Für ihr Experiment nutzen die Berliner Schülerinnen und Schüler ein so genanntes MyOSD Sampling Kit, eine Box mit Utensilien zur Sammlung von Wasserproben. Zu den wichtigsten Werkzeugen zählen Filter, Spritze, Handschuhe, Erklärheft und Protokollbogen.

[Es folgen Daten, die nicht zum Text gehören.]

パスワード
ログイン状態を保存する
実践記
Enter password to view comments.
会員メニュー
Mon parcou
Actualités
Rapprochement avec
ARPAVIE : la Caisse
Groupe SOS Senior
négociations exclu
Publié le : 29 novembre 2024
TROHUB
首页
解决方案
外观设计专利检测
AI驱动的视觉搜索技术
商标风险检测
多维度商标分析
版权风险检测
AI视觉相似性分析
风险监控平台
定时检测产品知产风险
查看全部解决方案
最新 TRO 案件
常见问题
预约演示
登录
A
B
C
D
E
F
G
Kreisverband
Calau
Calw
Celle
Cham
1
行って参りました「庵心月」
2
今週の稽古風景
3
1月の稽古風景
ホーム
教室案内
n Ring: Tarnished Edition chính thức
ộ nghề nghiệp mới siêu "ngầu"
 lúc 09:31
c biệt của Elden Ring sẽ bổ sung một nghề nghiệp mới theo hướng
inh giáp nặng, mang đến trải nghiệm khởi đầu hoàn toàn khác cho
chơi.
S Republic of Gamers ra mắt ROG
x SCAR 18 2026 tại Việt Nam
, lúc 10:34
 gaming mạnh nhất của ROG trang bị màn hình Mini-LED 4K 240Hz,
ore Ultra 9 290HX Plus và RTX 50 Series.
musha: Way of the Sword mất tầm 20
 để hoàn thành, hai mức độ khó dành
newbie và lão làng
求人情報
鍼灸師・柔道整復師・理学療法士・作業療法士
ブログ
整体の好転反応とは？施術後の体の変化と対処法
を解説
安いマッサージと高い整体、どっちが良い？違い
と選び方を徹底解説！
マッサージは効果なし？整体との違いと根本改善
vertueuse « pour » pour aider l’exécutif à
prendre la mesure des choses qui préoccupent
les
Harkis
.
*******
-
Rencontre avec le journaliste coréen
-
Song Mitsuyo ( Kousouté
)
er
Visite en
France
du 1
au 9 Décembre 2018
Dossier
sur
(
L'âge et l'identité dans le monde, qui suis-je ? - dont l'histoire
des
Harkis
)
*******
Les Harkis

Bürgerinnen und Bürger, die beim My Ocean Sampling Day mitmachen, können die Sampling Kits per Post erhalten – nach der Registrierung auf www.my-osd.org (Anmeldeschluss: 14. Juni).

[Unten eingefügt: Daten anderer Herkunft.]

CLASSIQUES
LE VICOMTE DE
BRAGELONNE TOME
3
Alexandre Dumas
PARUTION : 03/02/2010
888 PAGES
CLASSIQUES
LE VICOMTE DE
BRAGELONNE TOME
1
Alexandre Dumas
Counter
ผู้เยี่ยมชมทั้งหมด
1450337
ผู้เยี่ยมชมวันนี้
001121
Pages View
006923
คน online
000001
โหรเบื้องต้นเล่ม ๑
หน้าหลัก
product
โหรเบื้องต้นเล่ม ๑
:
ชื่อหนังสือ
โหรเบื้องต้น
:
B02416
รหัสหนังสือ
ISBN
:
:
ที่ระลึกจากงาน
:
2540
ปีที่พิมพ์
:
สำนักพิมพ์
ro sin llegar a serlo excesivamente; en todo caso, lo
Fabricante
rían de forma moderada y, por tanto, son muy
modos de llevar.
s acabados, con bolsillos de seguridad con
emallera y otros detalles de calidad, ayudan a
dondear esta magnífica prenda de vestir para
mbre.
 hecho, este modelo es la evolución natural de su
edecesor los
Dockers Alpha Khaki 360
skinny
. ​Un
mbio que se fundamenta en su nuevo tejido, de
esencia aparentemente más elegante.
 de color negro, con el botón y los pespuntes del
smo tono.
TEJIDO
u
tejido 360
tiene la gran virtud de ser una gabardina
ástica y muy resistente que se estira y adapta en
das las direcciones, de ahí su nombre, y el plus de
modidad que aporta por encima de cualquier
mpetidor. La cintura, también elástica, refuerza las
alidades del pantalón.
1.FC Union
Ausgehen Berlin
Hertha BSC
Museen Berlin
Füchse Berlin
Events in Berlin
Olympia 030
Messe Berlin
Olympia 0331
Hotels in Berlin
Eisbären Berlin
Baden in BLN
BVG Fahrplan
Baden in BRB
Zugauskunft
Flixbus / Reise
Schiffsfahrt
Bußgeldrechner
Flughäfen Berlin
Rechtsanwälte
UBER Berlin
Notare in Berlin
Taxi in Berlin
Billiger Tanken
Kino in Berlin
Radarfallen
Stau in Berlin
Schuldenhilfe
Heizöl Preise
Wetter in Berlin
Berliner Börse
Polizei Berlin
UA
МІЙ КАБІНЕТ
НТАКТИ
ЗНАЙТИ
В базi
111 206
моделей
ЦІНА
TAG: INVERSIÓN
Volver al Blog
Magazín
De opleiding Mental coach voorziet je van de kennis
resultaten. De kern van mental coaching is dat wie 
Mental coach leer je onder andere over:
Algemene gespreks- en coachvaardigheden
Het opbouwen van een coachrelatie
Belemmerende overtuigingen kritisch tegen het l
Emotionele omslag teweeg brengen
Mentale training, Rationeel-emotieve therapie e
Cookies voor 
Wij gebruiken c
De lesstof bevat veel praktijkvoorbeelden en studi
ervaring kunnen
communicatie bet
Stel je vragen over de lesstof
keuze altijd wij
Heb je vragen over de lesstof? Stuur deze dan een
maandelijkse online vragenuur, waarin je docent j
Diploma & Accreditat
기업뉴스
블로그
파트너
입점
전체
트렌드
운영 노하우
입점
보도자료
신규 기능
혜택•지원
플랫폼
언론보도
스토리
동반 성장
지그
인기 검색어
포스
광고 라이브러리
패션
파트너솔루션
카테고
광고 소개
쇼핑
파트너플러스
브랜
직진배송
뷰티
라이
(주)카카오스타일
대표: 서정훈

Mikroorganismen sind zu 99,999 Prozent gut

Warum aber sind diese unsichtbaren Lebensgemeinschaften im Wasser so wichtig für die Menschen auf der Erde? „50 Prozent des Sauerstoffs, den wir atmen, wird von Bakterien im Meer produziert“, sagt Frank Oliver Glöckner, Professor für Bioinformatik an der Jacobs University und Leiter der MyOSD-Projektgruppe. „Wir möchten verständlich machen, dass Mikroorganismen in der Umwelt und im Meer zu 99,999 Prozent die Guten sind und nicht die Bösen.“

Glöckner wird die Mikroorganismen in Bremen mit einer Sequenziermaschine untersuchen und dabei ihre Erbinformationen entschlüsseln. Dadurch kann er feststellen, inwieweit das menschliche Leben an den Küsten und an den Ufern der Flüsse die Mikroorganismen verändert – zum Beispiel durch den Zufluss von Abwasser.

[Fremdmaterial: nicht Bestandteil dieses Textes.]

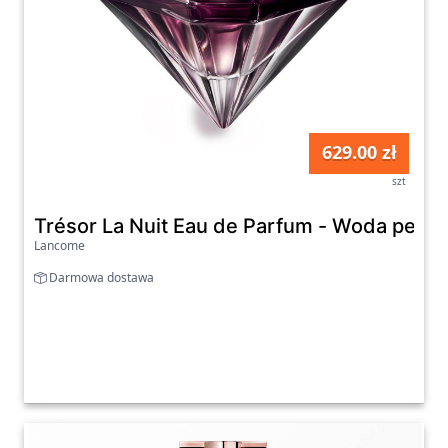
629.00 zł
szt
Trésor La Nuit Eau de Parfum - Woda per
Lancome
Darmowa dostawa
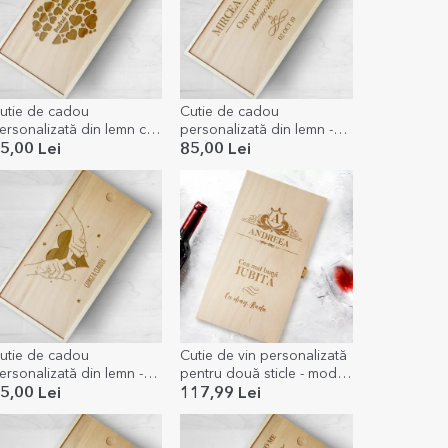
utie de cadou
Cutie de cadou
ersonalizată din lemn cu
personalizată din lemn -
umele voastre
Memories
5,00 Lei
85,00 Lei
utie de cadou
Cutie de vin personalizată
ersonalizată din lemn -
pentru două sticle - model
oveste în doi
nume vintage
5,00 Lei
117,99 Lei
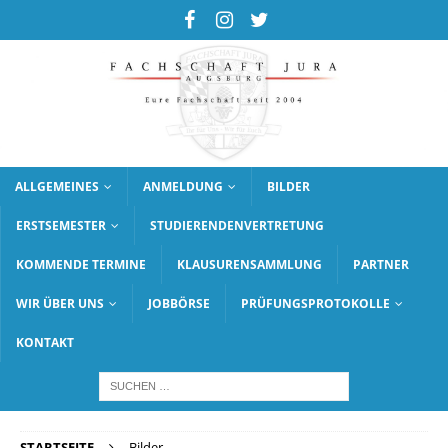
ALLGEMEINES
ANMELDUNG
BILDER
ERSTSEMESTER
STUDIERENDENVERTRETUNG
KOMMENDE TERMINE
KLAUSURENSAMMLUNG
PARTNER
WIR ÜBER UNS
JOBBÖRSE
PRÜFUNGSPROTOKOLLE
KONTAKT
STARTSEITE
Bilder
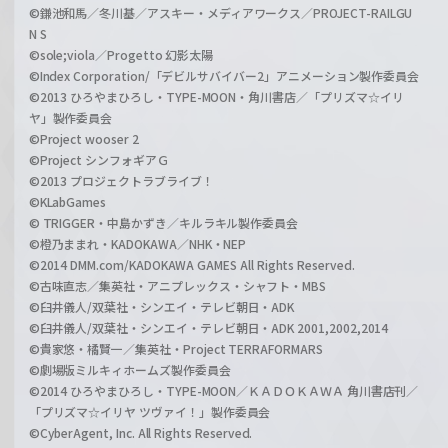
©鎌池和馬／冬川基／アスキー・メディアワークス／PROJECT-RAILGU
N S
©sole;viola／Progetto 幻影太陽
©Index Corporation/「デビルサバイバー2」アニメーション製作委員会
©2013 ひろやまひろし・TYPE-MOON・角川書店／「プリズマ☆イリ
ヤ」製作委員会
©Project wooser 2
©Project シンフォギアＧ
©2013 プロジェクトラブライブ！
©KLabGames
© TRIGGER・中島かずき／キルラキル製作委員会
©橙乃ままれ・KADOKAWA／NHK・NEP
©2014 DMM.com/KADOKAWA GAMES All Rights Reserved.
©古味直志／集英社・アニプレックス・シャフト・MBS
©臼井儀人/双葉社・シンエイ・テレビ朝日・ADK
©臼井儀人/双葉社・シンエイ・テレビ朝日・ADK 2001,2002,2014
©貴家悠・橘賢一／集英社・Project TERRAFORMARS
©劇場版ミルキィホームズ製作委員会
©2014 ひろやまひろし・TYPE-MOON／ＫＡＤＯＫＡＷＡ 角川書店刊／
「プリズマ☆イリヤ ツヴァイ！」製作委員会
©CyberAgent, Inc. All Rights Reserved.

„Im Wasser ist sehr, sehr viel mehr als nur Wasser“

Der Schüler Jonatan Mix geht nach fast zwei Stunden zufrieden vom Workshop nach Hause. Er habe gelernt, dass sehr, sehr viel mehr im Wasser ist als nur Wasser: „Es war interessant zu erfahren, wie Mikroben gespalten und seziert werden. Die gesamte Klasse hat sehr aktiv bei den Experimenten mitarbeiten können.“

Auch der Biologie-Lehrerin Tanja Hansen hat der Workshop sehr gefallen. Sie war zuvor mit der Klasse zu einem fünftägigen Segelpraktikum auf der Ostsee – hat dabei das Thema „Leben unter Wasser“ aber nicht näher angesprochen: „Heute hatten wir die Gelegenheit, ins Wasser hineinzuschauen und zu sehen, was sich unter der Oberfläche verbirgt.“

Neugierde der Jugendlichen geweckt

Eines der wichtigsten Ziele haben die Meeresforscher erreicht: Sie haben die Neugierde der Jugendlichen geweckt, noch mehr über das Wasser in unseren Flüssen und Meeren zu lernen. Deshalb wollen mehrere von ihnen auch beim My Ocean Sampling Day am 21. Juni mitmachen.

An der Freien Waldorf Schule Berlin-Südost geht dies besonders einfach: Sie liegt im Berliner Ortsteil Schöneweide, direkt am Ufer der Spree.